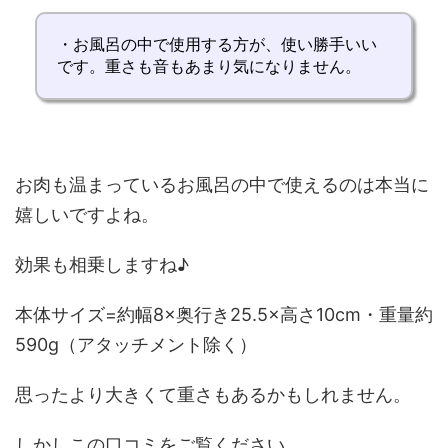
・お風呂の中で使用する方が、
使い勝手いい
です。
重さも音もあまり気になりません
。
お肉も温まっているお風呂の中で使えるのは本当に
嬉しいですよね。
効果も相乗しますね♪
本体サイズ=約幅8×奥行き25.5×高さ10cm・重量約
590g
（アタッチメント除く）
思ったより大きくて重さもあるかもしれません。
しかしこの口コミをご覧ください。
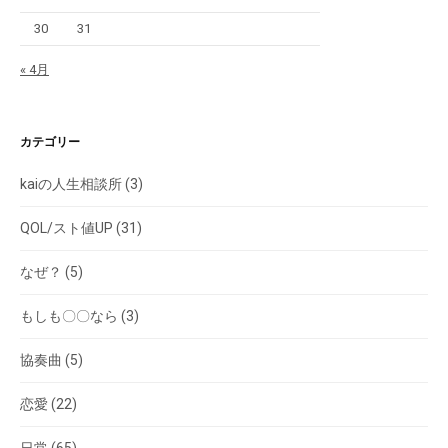
30
31
« 4月
カテゴリー
kaiの人生相談所
(3)
QOL/スト値UP
(31)
なぜ？
(5)
もしも〇〇なら
(3)
協奏曲
(5)
恋愛
(22)
日常
(65)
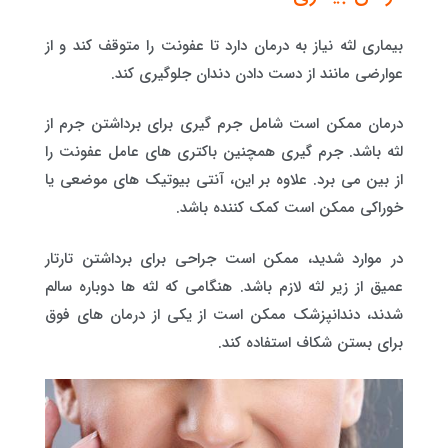
بیماری لثه نیاز به درمان دارد تا عفونت را متوقف کند و از
عوارضی مانند از دست دادن دندان جلوگیری کند.
درمان ممکن است شامل جرم گیری برای برداشتن جرم از
لثه باشد. جرم گیری همچنین باکتری های عامل عفونت را
از بین می برد. علاوه بر این، آنتی بیوتیک های موضعی یا
خوراکی ممکن است کمک کننده باشد.
در موارد شدید، ممکن است جراحی برای برداشتن تارتار
عمیق از زیر لثه لازم باشد. هنگامی که لثه ها دوباره سالم
شدند، دندانپزشک ممکن است از یکی از درمان های فوق
برای بستن شکاف استفاده کند.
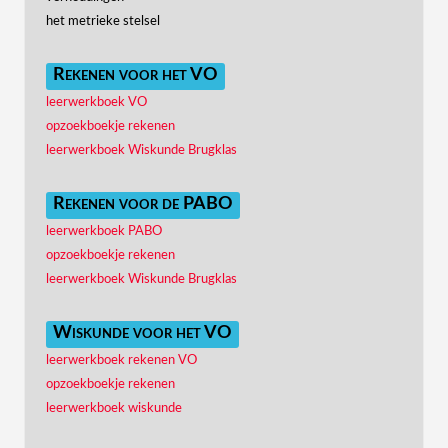
het metrieke stelsel
Rekenen voor het VO
leerwerkboek VO
opzoekboekje rekenen
leerwerkboek Wiskunde Brugklas
Rekenen voor de PABO
leerwerkboek PABO
opzoekboekje rekenen
leerwerkboek Wiskunde Brugklas
Wiskunde voor het VO
leerwerkboek rekenen VO
opzoekboekje rekenen
leerwerkboek wiskunde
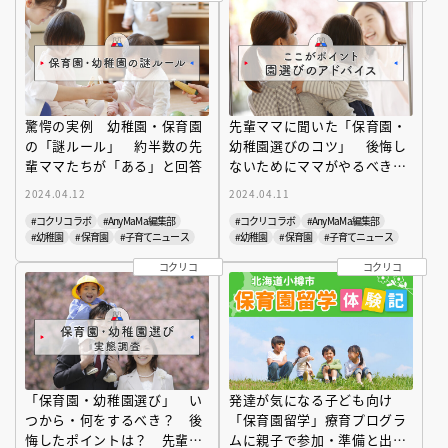
驚愕の実例 幼稚園・保育園
先輩ママに聞いた「保育園・
の「謎ルール」 約半数の先
幼稚園選びのコツ」 後悔し
輩ママたちが「ある」と回答
ないためにママがやるべきこ
と
2024.04.12
2024.04.11
#コクリコラボ
#Any MaMa編集部
#コクリコラボ
#Any MaMa編集部
#幼稚園
#保育園
#子育てニュース
#幼稚園
#保育園
#子育てニュース
コクリコ
コクリコ
「保育園・幼稚園選び」 い
発達が気になる子ども向け
つから・何をするべき？ 後
「保育園留学」療育プログラ
悔したポイントは？ 先輩マ
ムに親子で参加・準備と出発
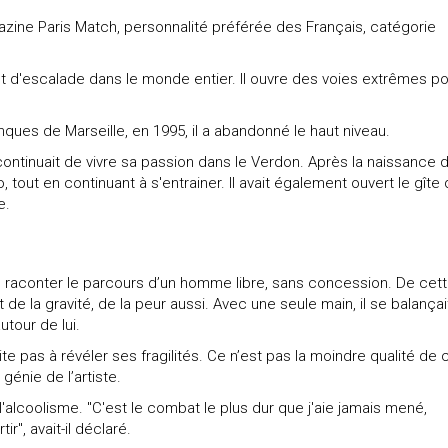
gazine Paris Match, personnalité préférée des Français, catégorie
t d'escalade dans le monde entier. Il ouvre des voies extrêmes p
nques de Marseille, en 1995, il a abandonné le haut niveau.
 continuait de vivre sa passion dans le Verdon. Après la naissance 
olo, tout en continuant à s'entrainer. Il avait également ouvert le gîte
e.
, de raconter le parcours d’un homme libre, sans concession. De cet
uait de la gravité, de la peur aussi. Avec une seule main, il se balançai
utour de lui.
ite pas à révéler ses fragilités. Ce n’est pas la moindre qualité de 
génie de l’artiste.
 l'alcoolisme. "C'est le combat le plus dur que j'aie jamais mené,
r", avait-il déclaré.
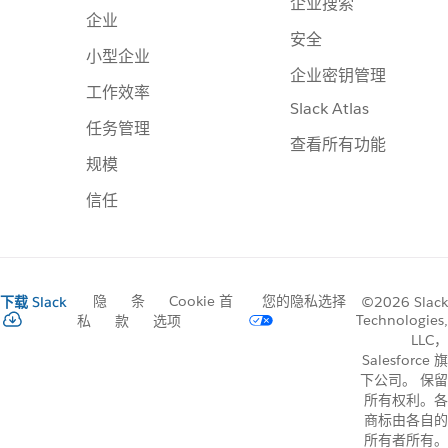
企业搜索
企业
安全
小型企业
企业密钥管理
工作效率
Slack Atlas
任务管理
查看所有功能
规模
信任
隐
条
Cookie 首
您的隐私选择
下载 Slack
©2026 Slack
Technologies,
私
款
选项
LLC，
Salesforce 旗
下公司。 保留
所有权利。各
商标由各自的
所有者所有。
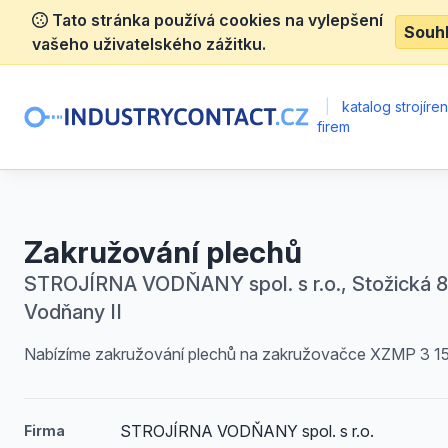
Tato stránka používá cookies na vylepšení
Souh
vašeho uživatelského zážitku.
|
katalog strojíre
firem
Zakružování plechů
STROJÍRNA VODŇANY spol. s r.o., Stožická 8
Vodňany II
Nabízíme zakružování plechů na zakružovačce XZMP 3 15
STROJÍRNA VODŇANY spol. s r.o.
Firma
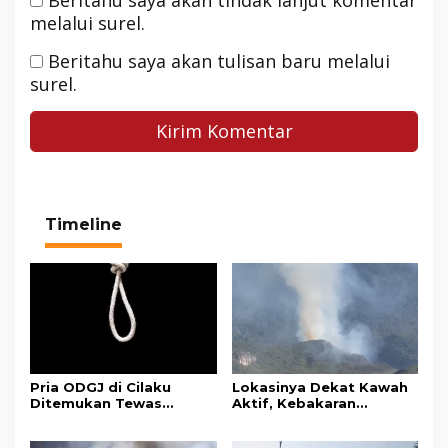
Beritahu saya akan tindak lanjut komentar
melalui surel.
Beritahu saya akan tulisan baru melalui
surel.
Timeline
Pria ODGJ di Cilaku
Lokasinya Dekat Kawah
Ditemukan Tewas
Aktif, Kebakaran
Gantung Diri di Kamar
Kembali Melanda
Mandi
Kawasan Gunung Gede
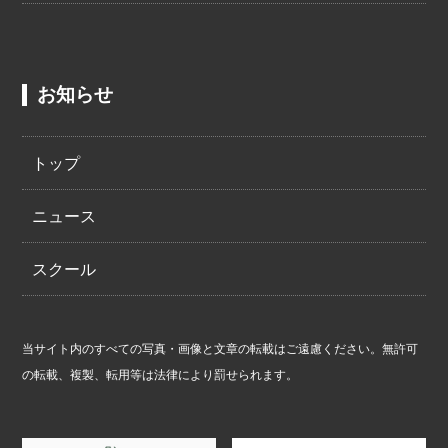
お知らせ
トップ
ニュース
スクール
当サイト内のすべての写真・画像と文章の転載はご遠慮ください。無許可
の転載、複製、転用等は法律により罰せられます。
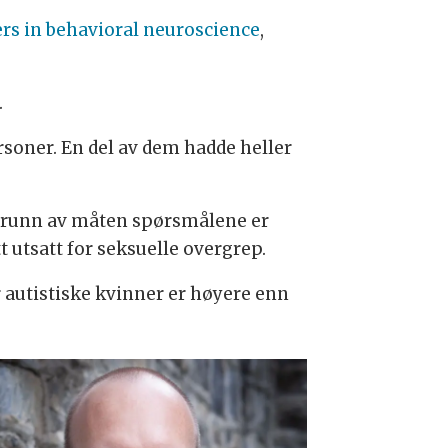
iers in behavioral neuroscience
,
.
rsoner. En del av dem hadde heller
 grunn av måten spørsmålene er
 utsatt for seksuelle overgrep.
 for autistiske kvinner er høyere enn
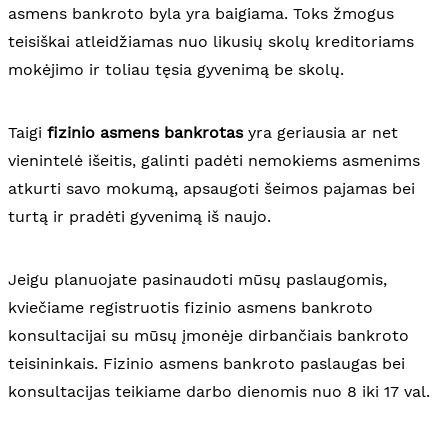
asmens bankroto byla yra baigiama. Toks žmogus
teisiškai atleidžiamas nuo likusių skolų kreditoriams
mokėjimo ir toliau tęsia gyvenimą be skolų.
Taigi
fizinio asmens bankrotas
yra geriausia ar net
vienintelė išeitis, galinti padėti nemokiems asmenims
atkurti savo mokumą, apsaugoti šeimos pajamas bei
turtą ir pradėti gyvenimą iš naujo.
Jeigu planuojate pasinaudoti mūsų paslaugomis,
kviečiame registruotis fizinio asmens bankroto
konsultacijai su mūsų įmonėje dirbančiais bankroto
teisininkais. Fizinio asmens bankroto paslaugas bei
konsultacijas teikiame darbo dienomis nuo 8 iki 17 val.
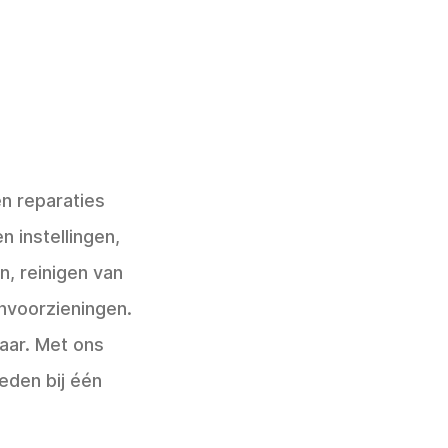
én reparaties
 instellingen,
, reinigen van
nvoorzieningen.
aar. Met ons
eden bij één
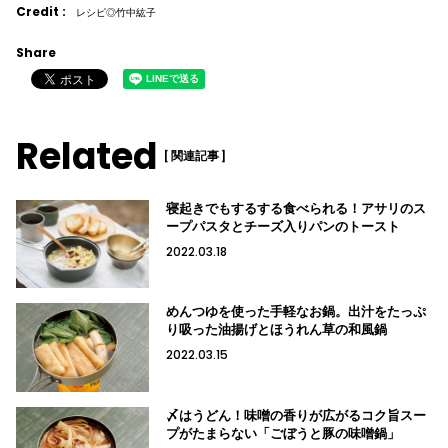
Credit :
レシピ◎竹中紘子
Share
Related
[ 関連記事 ]
寝起きでもするする食べられる！アサリのス
ープパスタとチーズ入りパンのトースト
2022.03.18
めんつゆを使った手軽なお鍋。出汁をたっぷ
り吸った油揚げとほうれん草の和風鍋
2022.03.15
〆はうどん！味噌の香りが広がるコク旨スー
プがたまらない「ごぼうと豚の味噌鍋」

━━━

▶ _What is expected_
Exercise for the records above: copy only the lines from the one with "از بین می برد." to the one with "ite pas à révéler", both ends kept, and drop the pictures.

▶ _Solution to this task_
از بین می برد. علاوه بر این، آنتی بیوتیک های موضعی یا
خوراکی ممکن است کمک کننده باشد.
در موارد شدید، ممکن است جراحی برای برداشتن تارتار
عمیق از زیر لثه لازم باشد. هنگامی که لثه ها دوباره سالم
شدند، دندانپزشک ممکن است از یکی از درمان های فوق
برای بستن شکاف استفاده کند.
het metrieke stelsel
Rekenen voor het VO
leerwerkboek VO
opzoekboekje rekenen
leerwerkboek Wiskunde Brugklas
Rekenen voor de PABO
leerwerkboek PABO
opzoekboekje rekenen
leerwerkboek Wiskunde Brugklas
Wiskunde voor het VO
leerwerkboek rekenen VO
opzoekboekje rekenen
leerwerkboek wiskunde
驚愕の実例 幼稚園・保育園
先輩ママに聞いた「保育園・
の「謎ルール」 約半数の先
幼稚園選びのコツ」 後悔し
輩ママたちが「ある」と回答
ないためにママがやるべきこ
と
2024.04.12
2024.04.11
#コクリコラボ
#Any MaMa編集部
#コクリコラボ
#Any MaMa編集部
#幼稚園
#保育園
#子育てニュース
#幼稚園
#保育園
#子育てニュース
コクリコ
コクリコ
「保育園・幼稚園選び」 い
発達が気になる子ども向け
つから・何をするべき？ 後
「保育園留学」療育プログラ
悔したポイントは？ 先輩マ
ムに親子で参加・準備と出発
gazine Paris Match, personnalité préférée des Français, catégorie
t d'escalade dans le monde entier. Il ouvre des voies extrêmes p
nques de Marseille, en 1995, il a abandonné le haut niveau.
 continuait de vivre sa passion dans le Verdon. Après la naissance 
olo, tout en continuant à s'entrainer. Il avait également ouvert le gîte
e.
, de raconter le parcours d’un homme libre, sans concession. De cet
uait de la gravité, de la peur aussi. Avec une seule main, il se balançai
utour de lui.
ite pas à révéler ses fragilités. Ce n’est pas la moindre qualité de 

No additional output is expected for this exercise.